Introduction: Steatorrhea is a common clinical entity encountered by gastroenterologists spanning a wide array of patient populations. In addition to causing disruptive symptoms which negative impact quality of life, steatorrhea leads to fat-soluble vitamin deficiency and the corresponding adverse affects including mineral and bone disease, clotting factor deficiency, and delayed wound healing. While multiple disorders can lead to steatorrhea, this report will focus on chronic pancreatitis. Regardless of the etiology, some patients may ultimately develop hyperoxaluria due to the interaction between non absorbed fat in the gut lumen, calcium, and oxalate. This has the potential to lead to oxalate nephropathy, and in extreme cases, acute renal failure. We herein present the case of an 89-year-old man receiving treatment for chronic pancreatitis who developed acute renal failure requiring dialysis secondary to oxalate nephropathy.

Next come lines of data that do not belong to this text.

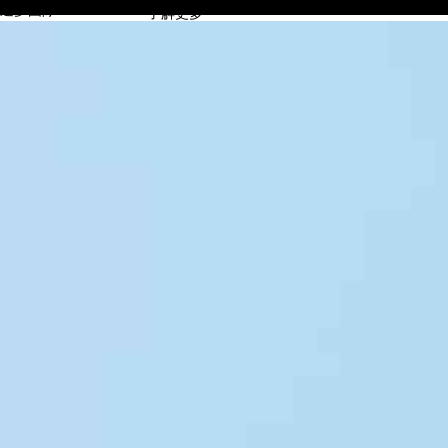
逐梦国际
了解更多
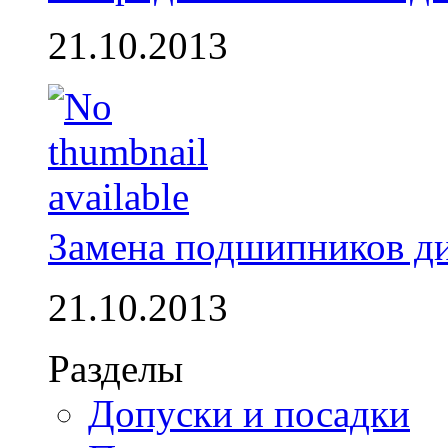
21.10.2013
Замена подшипников д
21.10.2013
Разделы
Допуски и посадки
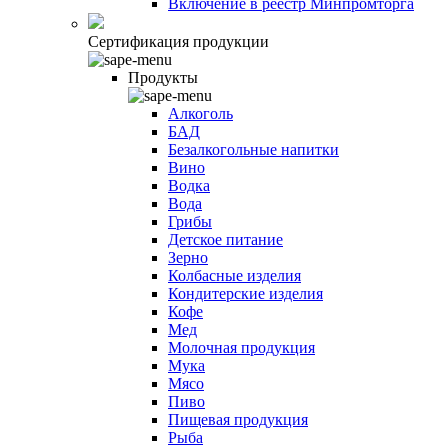
Включение в реестр Минпромторга
Сертификация продукции
Продукты
Алкоголь
БАД
Безалкогольные напитки
Вино
Водка
Вода
Грибы
Детское питание
Зерно
Колбасные изделия
Кондитерские изделия
Кофе
Мед
Молочная продукция
Мука
Мясо
Пиво
Пищевая продукция
Рыба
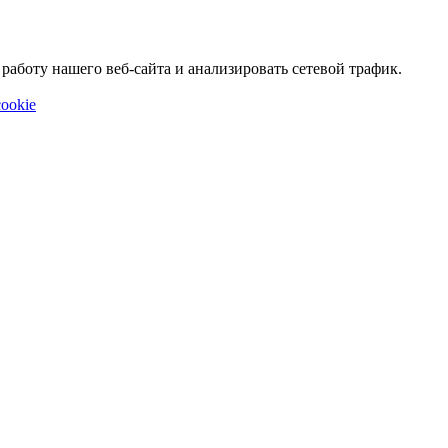
аботу нашего веб-сайта и анализировать сетевой трафик.
ookie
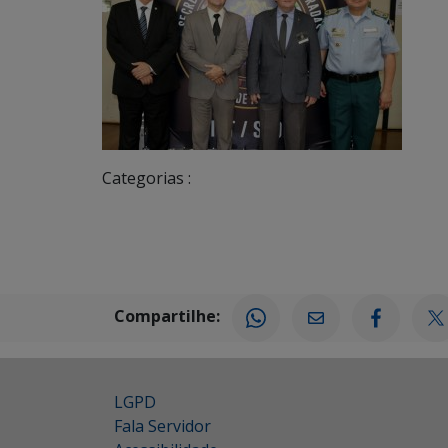
Categorias :
Compartilhe:
LGPD
Fala Servidor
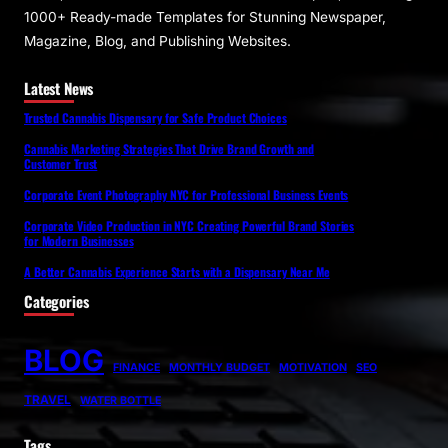
1000+ Ready-made Templates for Stunning Newspaper,
Magazine, Blog, and Publishing Websites.
Latest News
Trusted Cannabis Dispensary for Safe Product Choices
Cannabis Marketing Strategies That Drive Brand Growth and
Customer Trust
Corporate Event Photography NYC for Professional Business Events
Corporate Video Production in NYC Creating Powerful Brand Stories
for Modern Businesses
A Better Cannabis Experience Starts with a Dispensary Near Me
Categories
BLOG
FINANCE
MONTHLY BUDGET
MOTIVATION
SEO
TRAVEL
WATER BOTTLE
Tags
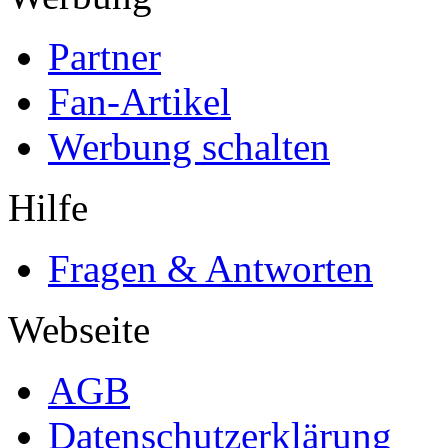
Partner
Fan-Artikel
Werbung schalten
Hilfe
Fragen & Antworten
Webseite
AGB
Datenschutzerklärung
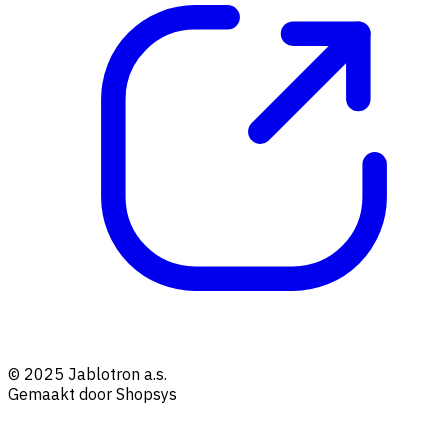
© 2025 Jablotron a.s.
Gemaakt door Shopsys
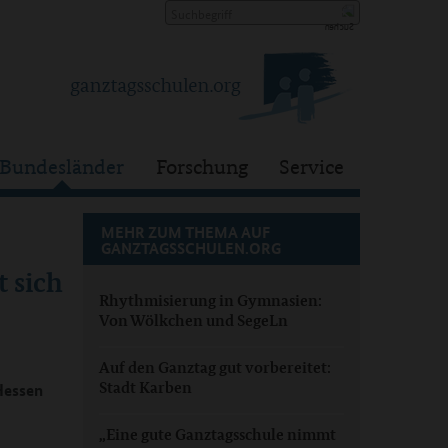
Bundesländer
Forschung
Service
MEHR ZUM THEMA AUF
GANZTAGSSCHULEN.ORG
 sich
Rhythmisierung in Gymnasien:
Von Wölkchen und SegeLn
Auf den Ganztag gut vorbereitet:
Stadt Karben
Hessen
„Eine gute Ganztagsschule nimmt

Case Description/Methods: Our case involves an 89-year-old man with a past medical history significant for chronic pancreatitis on enzymes replacement, IPMN, and COPD who presented to the hospital at the request of his primary physician for abnormal blood work. On initial evaluation, he was found to be in acute renal failure with a BUN of 104 and creatinine 9.34. Gastroenterology and nephrology teams were consulted. During the course of his stay, our patient was started on dialysis and subsequently underwent kidney biopsy, which revealed oxalate nephropathy. He did not undergo invasive testing such as EGD with secretin administration and subsequent duodenal bicarbonate aspiration to confirm pancreatic insufficiency, as this diagnosis was assumed from prior gastroenterology evaluation and appropriate clinical findings. He was discharged home after kidney function was stabilized and continues on dialysis at this time.
Discussion: This case presentation highlights a potential adverse outcome associated with severe steatorrhea in the setting of chronic pancreatitis, and is a useful lesson for the gastroenterologist so that similar events might be detected at an early stage in future patients. Recognizing acute kidney injury in this setting is of the utmost importance, so that progression to ESRD requiring dialysis may be avoided. Management of steatorrhea in this setting may require aggressive pancreatic enzyme replacement and dietary therapy. Fecal fat quantity may be monitored with stool sudan stain as well as fecal elastase, in an effort to avoid invasive testing.